Они подобрались к самому длинному строению – или к тому, что когда-то им было. Здесь столетия назад творил свои темные, никому не ведомые дела Снорри Стурлусон, оставшийся в народной памяти как мудрец и великий честолюбец, которого мудрость повела по опасной кромке между знанием и злом. «Ну точно, как наш колдун Брюс, тот тоже на ходу подметки рвал», – мысль прокатилась в голове старшины, который оглядывался в поисках опасности. И с недоумением чуял, что вокруг слишком спокойно.

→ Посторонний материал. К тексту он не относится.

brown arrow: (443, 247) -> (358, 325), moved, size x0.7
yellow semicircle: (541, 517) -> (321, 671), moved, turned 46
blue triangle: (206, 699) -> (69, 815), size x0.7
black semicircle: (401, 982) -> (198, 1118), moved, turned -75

Дверь, грубо сколоченная из плавника и каким-то чудом уцелевшая здесь, поддалась легкому нажатию ладони Казимира, ответив сухим треском дерева. Метнулся луч фонаря. Внутри, в зыбком свете чего-то вроде очага, царил полнейший бардак. Грубая кладка из необделанных булыжников, остатки деревянной отделки стен, завалившаяся перегородка, когда-то отделявшая эту часть дома от остальной. Все было завалено комьями спрессовавшейся от времени земли вперемежку с проросшими корнями хилых северных кустов и обломками камней. Железные бочки из-под горючего, пустые бутылки от шнапса, обрывки зверски разодранных немецких топокарт (старшина уцепил взглядом красный росчерк «Sturluson! Hier!». Пустые банки от армейских консервов Jentsch & Sohn.

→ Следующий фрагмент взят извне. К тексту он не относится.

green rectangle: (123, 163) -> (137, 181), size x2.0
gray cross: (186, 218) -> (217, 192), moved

Воздух здесь был обжигающе холодным, еще холоднее, чем снаружи – спертый, он отдавал плесенью, серой и горелой человеческой плотью. На каменном полу – темное, вязкое пятно с отпечатком сапога. Следы варварских раскопок: вывернутые камни, брошенные в беспорядке кирки и ломы. Тонкий луч фонаря Нефедова выхватил из полумрака разбитый прогнивший сундук, какие-то бумаги, покрытые готическим печатным шрифтом, пустые обоймы от маузеровского «девяносто восьмого» карабина, усыпавшие пол. И глубокие, словно когтями исполинского зверя, царапины на стенах и полу – не от человеческих инструментов, киркой такого не сделать, а словно что-то огромное и невидимое рвалось на свободу изнутри, устроив здесь бойню.
Но трупов не было. Только у обложенного камнями развороченного очага, в раскопанной нише, которую, видимо, раньше прикрывала тяжелая базальтовая плита, теперь небрежно отброшенная в сторону, копошилась фигура. Не человек – обугленная, дымящаяся кукла в обгоревшей форме. Полуоторванный, чудом уцелевший серебристый погон с двумя «шишками» нелепо дергался в свете фонаря. Гауптштурмфюрер СС, капитан, стало быть… кто ж его так? Руки – черные, облезлые, обугленные коряги, пальцы на правой скрючились как головешки. Лицо – кровавая мешанина лопнувших волдырей и струпьев, один глаз вытек, второй безумно вращался. Человек хрипел, булькал, лихорадочно тянулся черными корягами рук к очагу. В котором лежала, не сгорая в пламени, Книга.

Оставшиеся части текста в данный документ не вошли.